About a decade or so ago, I’ve played in a convention game, which was not very good. It had been very instructive, and had stayed in my mind[1], and I think it’d make for an instructive example of something that most of us hear often, and accept: Medium matters. It matters if you tell a story as a book or as a movie, as a movie or as a mini-series. It also matters to a game if it’s played online or offline, with other people or solitary, and special care should be taken when taking a game that was designed in one medium and “porting” (importing) it to another.
The game had the GM, and about a four of us players, perhaps three, I’m not entirely sure. The player characters were held captive, and a man was “interrogating” them, making use of a virtualization tool, so that he can see the images we project with our minds, or perhaps it was just our characters talking – that part was a bit unclear. So he presents us with a situation, we are at X, and Y happens: We reach a junction, and fire opens at us, what do we do? Or rather, what did we do? You see, our characters infiltrated this facility, and got pretty far before being captured, so he wants us to go over what we’ve done and how we’ve done it.
Thing is, if what we narrated ended with us being caught, or we didn’t have enough time to think on our feet, or whatever, he, the GM and the person he was narrating, because in this case they are one and the same, would go, “No, that’s not how it happened” or “Why do you lie to me” before asking us to show him, again. Needless to say, it was mostly GM-fiat deciding things, and he didn’t give us all the roads we wanted [2]. Oh, we’ve had pieces of paper given to us, showing us the resources we’ve had at our disposal, that were found with us, that we said we had, etc.
After a while, after the GM had decided we had all the information we needed, I triggered an explosive charge and broke us out of captivity (see point [2]). We were now in the middle of a hostile facility with everyone coming after us.
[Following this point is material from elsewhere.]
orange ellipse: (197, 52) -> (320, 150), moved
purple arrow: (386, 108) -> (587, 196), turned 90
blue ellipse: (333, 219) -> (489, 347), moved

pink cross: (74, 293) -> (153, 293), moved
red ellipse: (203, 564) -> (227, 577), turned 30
The GM kept with his “time-sensitive” pressure, giving us time to react, or penalizing us for time we spent thinking, as the players. And then we didn’t really know what we were meant to do, how we were meant to escape – where were our guns? We needed them. And then, all our characters died, and the session ended. And the GM talked to us a bit about the background of the game, the all-important background.
The game was modeled after an internet text-game, with MUD-like commands (Zork), /interact with…, etc. It’s also a puzzle of sorts, where through trial and error we find out who we are, the layout of the facility, what we did, etc. The missing bit is that one of the items in our inventory wasn’t really an item we had, or that did anything, but a lie/image created in order to hide the place where we hid our guns. And we also had to figure out how to take out the facility’s power-source later (as in, after breaking out).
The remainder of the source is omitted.